Distribution Overview and Types

Overview

This lecture introduces statistical distributions, explains their importance in data analysis, covers common distribution types, and demonstrates how to visualize and interpret distributions using Python.

Introduction to Distributions

• Distributions describe how data values are spread and their frequency shapes.
• Understanding distributions is essential for data analysis, statistical inference, and machine learning.
• Statistical inference involves using samples to estimate population parameters due to the impracticality of collecting full population data.

Visualizing Distributions

• Histograms show the frequency of data values in intervals; the y-axis represents counts or frequencies.
• Symmetric distributions have mirror-image bars around the center; commonly related to the "normal" distribution.

Importance and Types of Distribution Shapes

• Distributions help summarize and model datasets as well as validate statistical assumptions.
• Common shapes: symmetric (bell curve/normal), uniform (equal frequency), bimodal (two peaks), skewed left/right (longer tail on one side).
• Shape affects the relative positions of mean, median, and mode.
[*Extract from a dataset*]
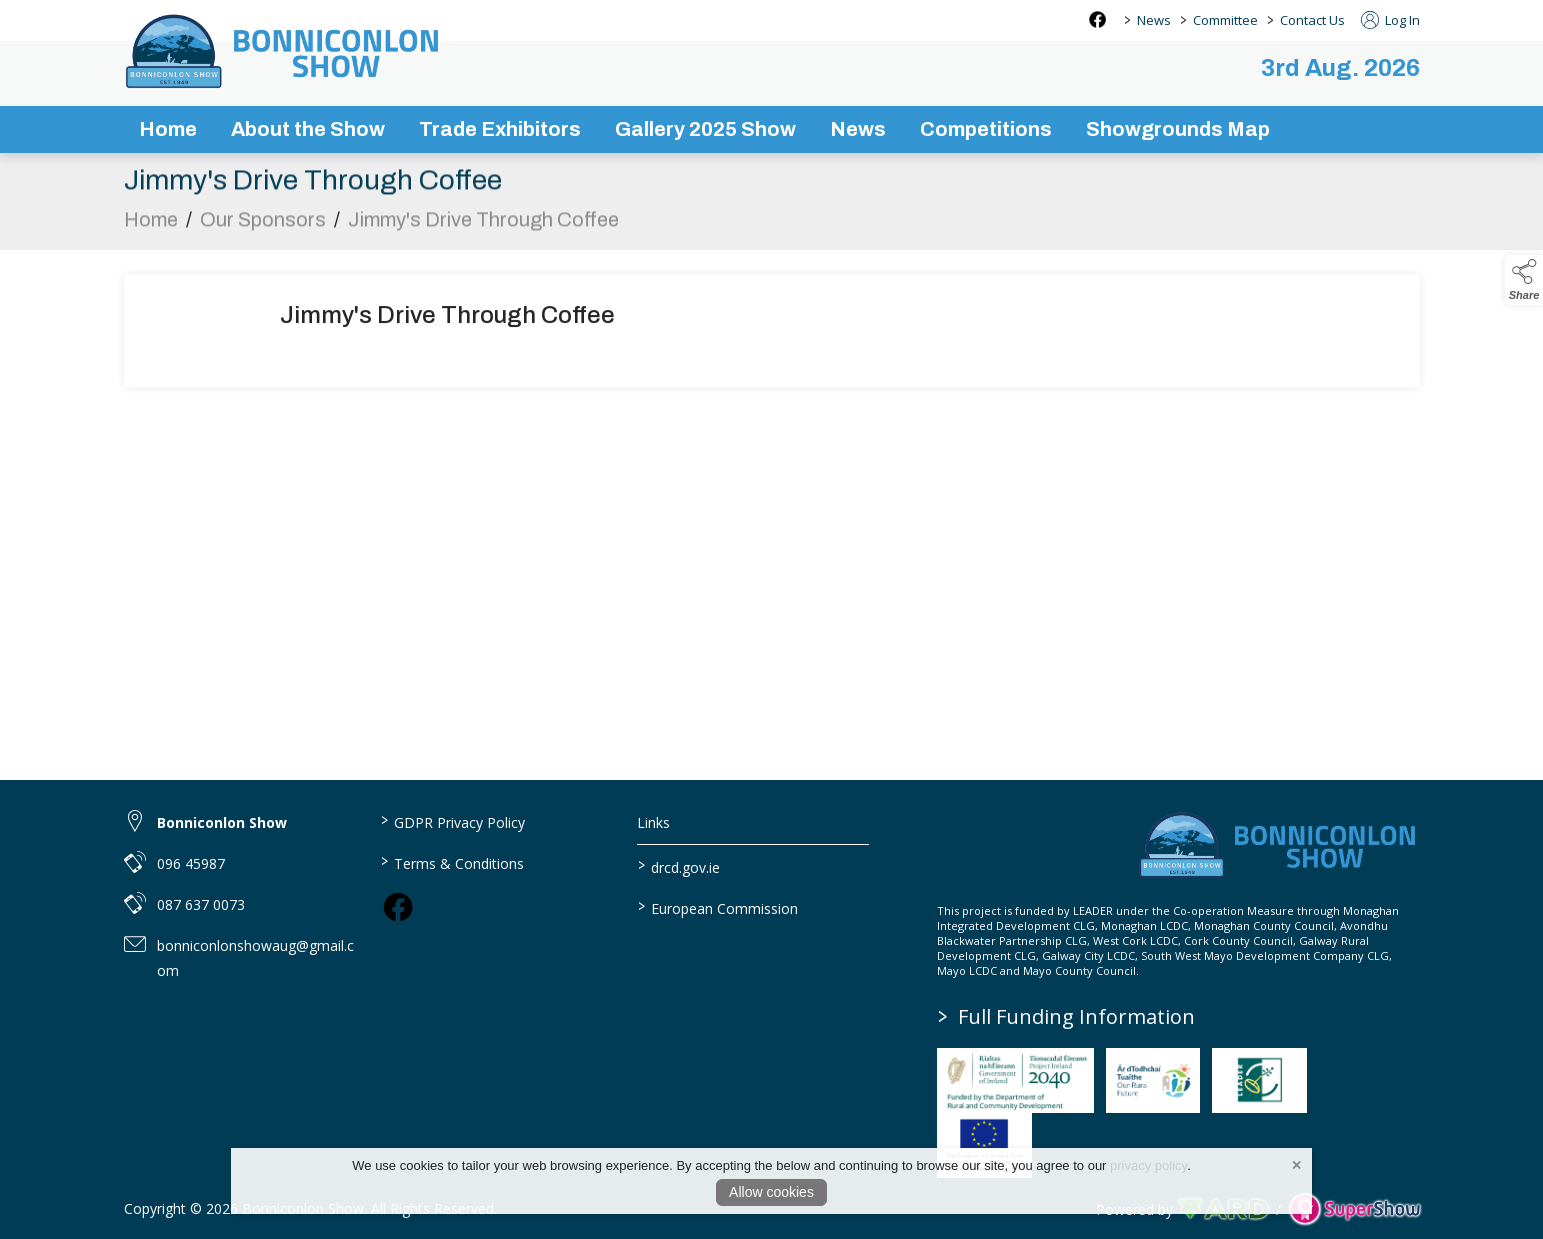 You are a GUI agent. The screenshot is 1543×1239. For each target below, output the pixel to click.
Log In (1390, 20)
Exploring Dataset Distributions in Python

• Use lists or create synthetic data when datasets are unavailable.
• Functions like .unique() and .value_counts() help summarize categorical variables.
• Histograms can reveal data concentration, skewness, and possible outliers.

Discrete Distributions

• Discrete distributions model countable outcomes (e.g., dice rolls).
• Uniform discrete: all outcomes equally likely (e.g., fair die).
• Bernoulli: two outcomes (success/failure).
• Binomial: number of successes in fixed n trials.
• Geometric: number of trials until first success.
• Poisson: counts events in a fixed interval.

Continuous Distributions

• Continuous distributions cover infinite possible values within intervals.
• Uniform continuous: all values in interval equally likely.
• Normal distribution: bell-shaped curve, defined by mean and standard deviation.
• Student's t, exponential, gamma, and beta are other important continuous distributions.

Practical Use and Statistical Testing

• Many statistical tests (e.g., t-tests) require assumptions about underlying distributions.
• It's important to verify distribution assumptions before applying these tests.
• Overlaying theoretical distributions (e.g., normal) on data enables visual comparison, but formal tests are used for confirmation.

Key Terms & Definitions

• Distribution — The way data values are spread or arranged.
• Histogram — A plot showing frequency of data in intervals.
• Statistical Inference — Drawing conclusions about populations from samples.
• Symmetric Distribution — Both halves mirror each other around the center.
• Skewness — Asymmetry in data distribution; can be left (tail on left) or right (tail on right).
• Discrete Distribution — Deals with countable outcomes.
• Continuous Distribution — Deals with outcomes over intervals with infinite values.
• Normal Distribution — Bell-shaped, symmetric distribution defined by mean and standard deviation.
• Bernoulli/Binomial/Geometric/Poisson — Specific types of discrete distributions.

Action Items / Next Steps

• Review notebook functions for creating and analyzing distributions in Python.
• Practice generating histograms and identifying distribution types on given datasets.
• Attempt the exercise: plot and interpret the distribution of car mileage in the provided dataset.
• Prepare for future lessons on statistical testing of distribution assumptions.